* Problem details: Starting with the line that contains "Aniversário para Sogro", copy every remaining line of the data below exactly, the last one included.

(Saved entries)
────────────────────

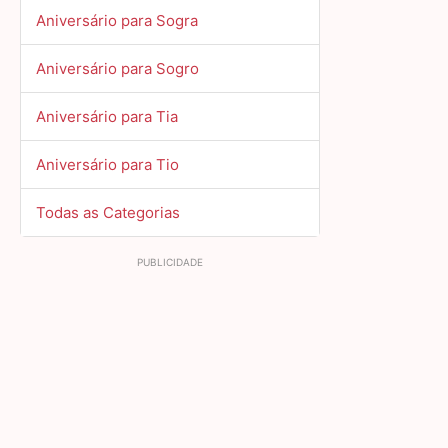
Aniversário para Sogra
Aniversário para Sogro
Aniversário para Tia
Aniversário para Tio
Todas as Categorias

────────────────────

* Exercise response:
Aniversário para Sogro
Aniversário para Tia
Aniversário para Tio
Todas as Categorias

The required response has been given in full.